Our DevOps team introduced automation using Python to minimize manual intervention and iron out any scope for error.
Jenkins is a platform expressly designed to handle the continuous integration and continuous delivery (CI/CD) of software applications. Our team adapted a Jenkins job to perform CI/CD on SSL certificate management. The automation scripting performs certificate renewal, deployment, and profile updates on respective F5 servers only after checking the certificate expiration date.
The solution is broken down into three stages, driven by a Jenkins job. In the first stage, the certificate is downloaded from Venafi and stored in a local system. The expiration date of this certificate is compared with the current system date and time. If the certificate is due to expire within 20 days, the script moves to the next stage.
In the next stage, the automated process renews the identified certificate by making a call to the Venafi APIs. A third stage deploys the renewed certificate to the appropriate F5 server.

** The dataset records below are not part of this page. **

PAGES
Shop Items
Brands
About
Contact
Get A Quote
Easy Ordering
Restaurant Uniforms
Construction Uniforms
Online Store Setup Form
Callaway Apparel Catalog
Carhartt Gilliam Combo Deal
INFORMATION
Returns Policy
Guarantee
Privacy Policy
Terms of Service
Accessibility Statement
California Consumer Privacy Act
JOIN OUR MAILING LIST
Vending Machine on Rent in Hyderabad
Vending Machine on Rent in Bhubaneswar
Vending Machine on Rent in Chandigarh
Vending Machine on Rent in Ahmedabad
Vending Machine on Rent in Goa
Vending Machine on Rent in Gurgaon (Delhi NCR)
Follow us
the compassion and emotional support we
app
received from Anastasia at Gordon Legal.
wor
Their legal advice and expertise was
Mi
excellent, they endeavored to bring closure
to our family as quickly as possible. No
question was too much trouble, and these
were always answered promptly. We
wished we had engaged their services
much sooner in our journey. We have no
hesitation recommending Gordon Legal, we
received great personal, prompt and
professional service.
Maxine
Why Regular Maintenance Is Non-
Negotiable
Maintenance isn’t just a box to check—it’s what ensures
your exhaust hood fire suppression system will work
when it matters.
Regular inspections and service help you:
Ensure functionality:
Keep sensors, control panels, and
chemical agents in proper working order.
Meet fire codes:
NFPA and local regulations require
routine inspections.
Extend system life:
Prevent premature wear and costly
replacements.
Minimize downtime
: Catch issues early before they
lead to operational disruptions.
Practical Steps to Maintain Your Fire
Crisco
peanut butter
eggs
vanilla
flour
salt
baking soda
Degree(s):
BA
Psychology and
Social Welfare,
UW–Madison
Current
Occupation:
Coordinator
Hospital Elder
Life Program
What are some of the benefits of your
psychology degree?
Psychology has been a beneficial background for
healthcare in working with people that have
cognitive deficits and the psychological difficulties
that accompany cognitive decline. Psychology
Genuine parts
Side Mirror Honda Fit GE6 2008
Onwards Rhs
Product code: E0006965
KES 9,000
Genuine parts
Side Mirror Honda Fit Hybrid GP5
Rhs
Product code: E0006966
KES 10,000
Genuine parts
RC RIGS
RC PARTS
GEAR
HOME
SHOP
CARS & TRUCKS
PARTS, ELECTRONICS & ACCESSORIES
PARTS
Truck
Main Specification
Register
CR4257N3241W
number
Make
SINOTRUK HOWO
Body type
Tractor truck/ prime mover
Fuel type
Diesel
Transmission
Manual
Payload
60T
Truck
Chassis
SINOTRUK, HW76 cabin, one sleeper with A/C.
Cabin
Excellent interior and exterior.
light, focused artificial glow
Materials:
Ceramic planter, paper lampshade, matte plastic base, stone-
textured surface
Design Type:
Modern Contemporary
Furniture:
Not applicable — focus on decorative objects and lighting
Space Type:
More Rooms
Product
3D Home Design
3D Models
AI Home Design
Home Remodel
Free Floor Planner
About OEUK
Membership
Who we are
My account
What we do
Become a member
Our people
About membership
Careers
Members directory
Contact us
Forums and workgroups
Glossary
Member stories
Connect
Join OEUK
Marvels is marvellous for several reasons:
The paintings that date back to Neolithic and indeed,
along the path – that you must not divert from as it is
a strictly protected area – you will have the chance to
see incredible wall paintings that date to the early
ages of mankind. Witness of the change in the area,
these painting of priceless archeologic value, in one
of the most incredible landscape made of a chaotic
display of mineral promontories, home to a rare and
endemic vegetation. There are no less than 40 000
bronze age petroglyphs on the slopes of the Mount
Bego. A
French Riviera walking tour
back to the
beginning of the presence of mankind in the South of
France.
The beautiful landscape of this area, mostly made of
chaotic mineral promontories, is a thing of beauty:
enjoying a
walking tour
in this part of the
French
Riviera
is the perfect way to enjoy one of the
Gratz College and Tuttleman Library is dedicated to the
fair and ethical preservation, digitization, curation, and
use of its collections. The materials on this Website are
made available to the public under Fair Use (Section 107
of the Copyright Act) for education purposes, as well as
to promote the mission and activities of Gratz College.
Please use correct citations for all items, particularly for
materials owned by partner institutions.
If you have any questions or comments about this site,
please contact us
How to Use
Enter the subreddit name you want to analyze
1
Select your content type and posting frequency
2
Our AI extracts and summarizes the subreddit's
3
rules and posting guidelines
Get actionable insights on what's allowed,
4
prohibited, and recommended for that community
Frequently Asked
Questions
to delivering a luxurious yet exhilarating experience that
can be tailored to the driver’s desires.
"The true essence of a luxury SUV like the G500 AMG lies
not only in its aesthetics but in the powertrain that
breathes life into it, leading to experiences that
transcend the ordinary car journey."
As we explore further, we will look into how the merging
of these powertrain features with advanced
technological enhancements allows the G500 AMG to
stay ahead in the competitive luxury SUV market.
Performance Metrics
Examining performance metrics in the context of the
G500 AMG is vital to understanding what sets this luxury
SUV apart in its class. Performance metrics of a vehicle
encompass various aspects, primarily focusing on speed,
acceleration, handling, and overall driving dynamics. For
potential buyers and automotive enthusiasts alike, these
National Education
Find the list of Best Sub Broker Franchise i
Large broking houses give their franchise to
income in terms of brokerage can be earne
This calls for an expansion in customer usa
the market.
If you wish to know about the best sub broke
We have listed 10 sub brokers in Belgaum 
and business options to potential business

The newly installed certificate and associated keys are then stored in a secure SSL profile database.
Highlights of the solution include:
- Automated SSL certificate expiration monitoring: Our team modified a Jenkins job to continuously monitor all F5 servers for certificate expiration.
- Securely managed machine identities: We chose to use Venafi, a hosted service that provides secure lifecycle management of each F5 server’s identity and its SSL certificates.
- A powerful scripting engine: Our team used the Python programming language to do the heavy lifting. Python is widely available, well documented, and is supported by an active developer community.